Everything was fulfilled by Christ, and everything prophesied will happen before He comes again. There is no more scrupulous a follower of the prophetic promises than the Lord. He inspired the prophecies, and intends that they all come to pass. In Him have all things been fulfilled, and in Him will all things yet remaining be fulfilled.

3 Nephi 12: 43-45

3 Nephi 12: 43-45:

“And behold it is written also, that thou shalt love thy neighbor and hate thine enemy;  But behold I say unto you, love your enemies, bless them that curse you, do good to them that hate you, and pray for them who despitefully use you and persecute you; That ye may be the children of your Father who is in heaven; for he maketh his sun to rise on the evil and on the good.”
Loving the ones you care for, associate with, and live nearby is sometimes easy. Hating those who show you disrespect or cause you injury is normal.  Nevertheless, Christ teaches to love enemies, bless those who are trying to do you harm, and pray for your persecutors.
This is the only way to become like Him. He is an intercessor. As I’ve explained in The Second Comforter, becoming an intercessor for others is part of development, through grace, to become as He is.  It is through this that charity becomes a part of your character. (Moro. 7: 46.) And charity is a necessary attribute in character. (2 Nephi 26: 30; Moro. 7:47.)
This treatment of enemies is how you prove your inner self.
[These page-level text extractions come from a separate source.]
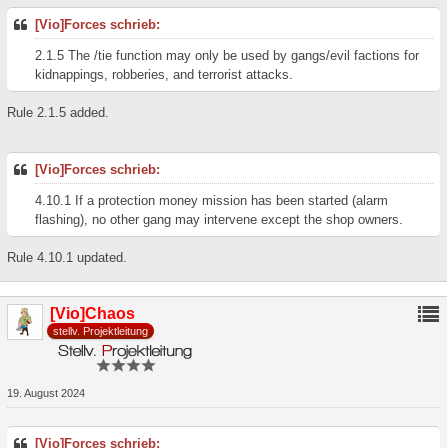
[Vio]Forces schrieb:
2.1.5 The /tie function may only be used by gangs/evil factions for
kidnappings, robberies, and terrorist attacks.
Rule 2.1.5 added.
[Vio]Forces schrieb:
4.10.1 If a protection money mission has been started (alarm
flashing), no other gang may intervene except the shop owners.
Rule 4.10.1 updated.
[Vio]Chaos
stellv. Projektleitung
19. August 2024
[Vio]Forces schrieb: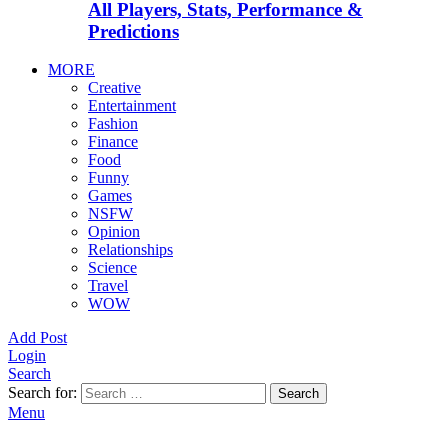
All Players, Stats, Performance &
Predictions
MORE
Creative
Entertainment
Fashion
Finance
Food
Funny
Games
NSFW
Opinion
Relationships
Science
Travel
WOW
Add Post
Login
Search
Search for:
Search
Menu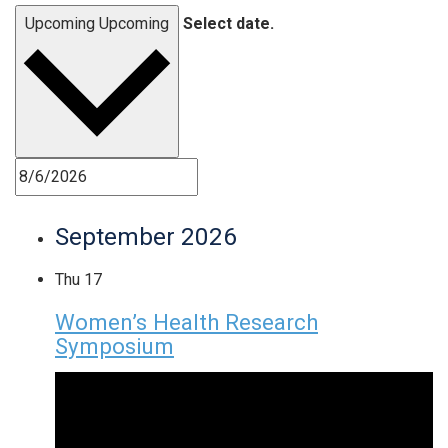
Upcoming
Upcoming
Select date.
September 2026
Thu
17
Women’s Health Research
Symposium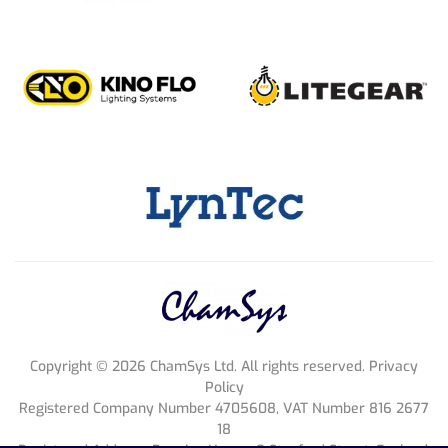
Copyright ©
2026
ChamSys Ltd. All rights reserved. Privacy
Policy
Registered Company Number 4705608, VAT Number 816 2677
18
Only by suffering, do we learn if we are converted. If you receive only praise and adulation,    authority and wealth, prestige and acceptance as a result of following Christ, then you’ve never been proven. It is through the sacrifice of your good name, reputation, position, wealth and social standing that you learn if you truly trust in Christ.
When you actually do sacrifice all earthly things for Him, you will have knowledge that the course of your life is pleasing to Him. Anything less than this will leave your mind in doubt. (See Lecture 6 discussed previously.)
If you follow this teaching by Christ, you will convert yourself first, then others. No-one can doubt the goodness of a life lived as this teaching commends.  Though such a life may not convert others immediately, it will triumph.
Sometimes people die teaching the truth. They surrendered all they were on the altar, thereby coming to know God. This teaching would allow anyone to do the same. You would have to not only accept the idea, you would need to implement it.
Abinadi returned to bear witness of the truth, and then die. Alma was his only convert. But from the moment of Alma’s conversion to the end of the Book of Mormon, every character who wrote in the plates descended from Abinadi’s single convert.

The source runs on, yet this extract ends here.